Thursday
Oct092008
Lehman Brothers and the Pesky Short Sellers
J. Robert Brown |
Thursday, October 9, 2008 at 10:00AM Wonder what brought down the investment banking industry? Richard Fuld, the CEO of the now bankrupt Lehman Brothers, has an explanation and its not his approach to management or his excessive risk taking. What brought down Lehman (and Bear Stearns, for that matter) was naked short selling. As he noted in his prepared testimony in the House of Representatives on Monday:
- Naked short selling, followed by false rumors, dealt a critical, if not fatal blow to Bear Stearns. Many knowledgeable participants in our financial markets are convinced that naked short sellers spread rumors and false information regarding the liquidity of Bear Stearns, and simultaneously pulled business or encouraged others to pull business from Bear Stearns, creating an atmosphere of fear which then led to a self fulfilling prophecy of a run on the bank. The naked shorts and rumor mongers succeeded in bringing down Bear Stearns.

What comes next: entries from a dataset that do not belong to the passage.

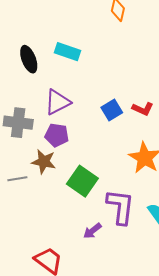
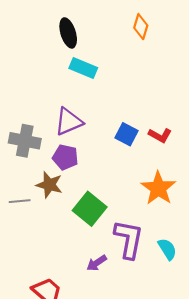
black ellipse: (29, 59) -> (68, 33), moved
blue square: (112, 110) -> (127, 134), turned -35

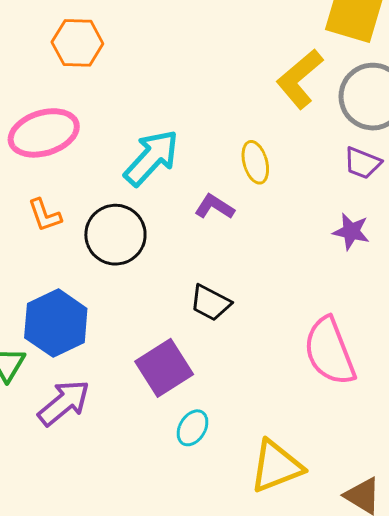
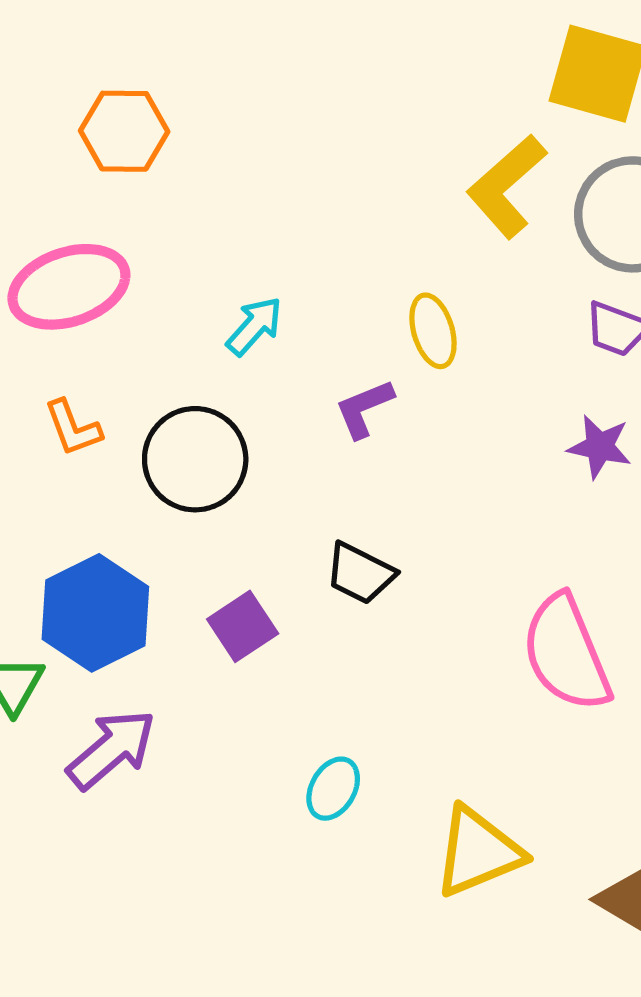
cyan arrow: (151, 158) -> (254, 326), size x0.6
purple L-shape: (214, 207) -> (364, 408), turned -54
purple square: (164, 368) -> (243, 626), moved, size x0.7

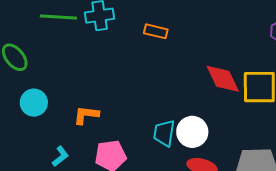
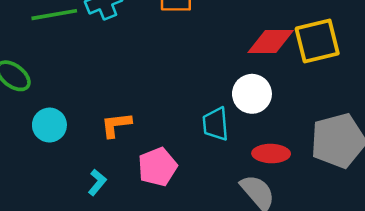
red diamond: (223, 79) -> (271, 41), turned -51
white circle: (192, 132) -> (252, 94), moved

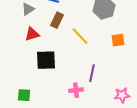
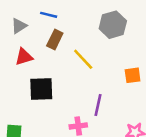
orange square: (118, 40) -> (133, 75), moved

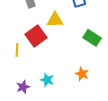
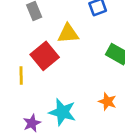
cyan star: (47, 80) -> (62, 112), size x1.5

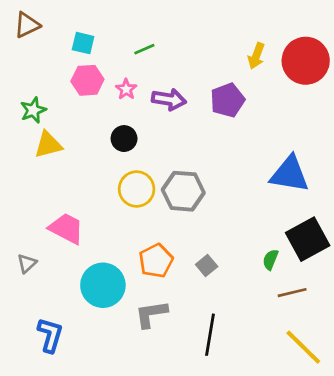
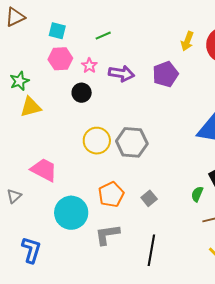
black circle: (124, 139) -> (82, 93), moved

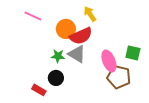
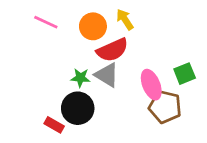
orange circle: (66, 29) -> (93, 26), moved
green square: (133, 53) -> (185, 74), turned -35
black circle: (56, 78) -> (78, 108), size x1.5

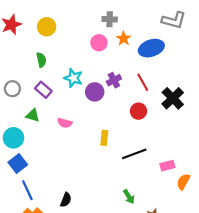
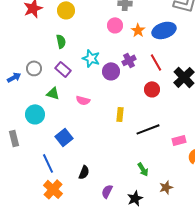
orange star: (124, 38) -> (138, 30), moved
blue square: (18, 163) -> (64, 137), moved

He does the same with respect to the collapse of Lehman. He mentions a few reasons, the loss of confidence and an outdated regulatory system. Mostly, though, it was the naked short sellers. "And I believe that unsubstantiated rumors in the marketplace caused significant harm to Lehman Brothers. In our case, false rumors were so rampant for so long that major institutions issued public statements denying the rumors." It was the ban on naked short selling instituted by the Commission that "stabilized the share prices of Lehman Brothers and the other firms. However, this restriction was temporary, and on August 13 it expired after 17 trading days." The failure to maintain the ban had serious consequences:
- Many of the firms that have recently collapsed or have been forced into emergency mergers, takeovers, or government bailouts – Bear Stearns, Lehman Brothers, Merrill Lynch, Fannie Mae, Freddie Mac, AIG – did so during the gaps of time in which there was no meaningful regulation of naked short selling. On September 15, when the market opened after the collapse of Lehman, naked shorts appeared to turn their attention to Morgan Stanley and Goldman Sachs. In the three days between the announcement of Lehman Brothers’ bankruptcy and the SEC instituting an emergency ban on short selling, Goldman Sachs’ and Morgan Stanley’s share prices fell 30% and 39% respectively. None of this was a coincidence.
Fuld's explanation would have more credibility if it was paired with some degree of his own responsibility for the collapse of Lehman Brothers. He appears to have encouraged enormous risk, risk for which he was compensated handsomely. Now that the firm has collapsed, it has nothing to do with his leadership or risk taking but turns on malevolent and unnamed players in the market place. The testimony looks less like an explanation and more like a rationalization and an attempt to avoid personal responsibility.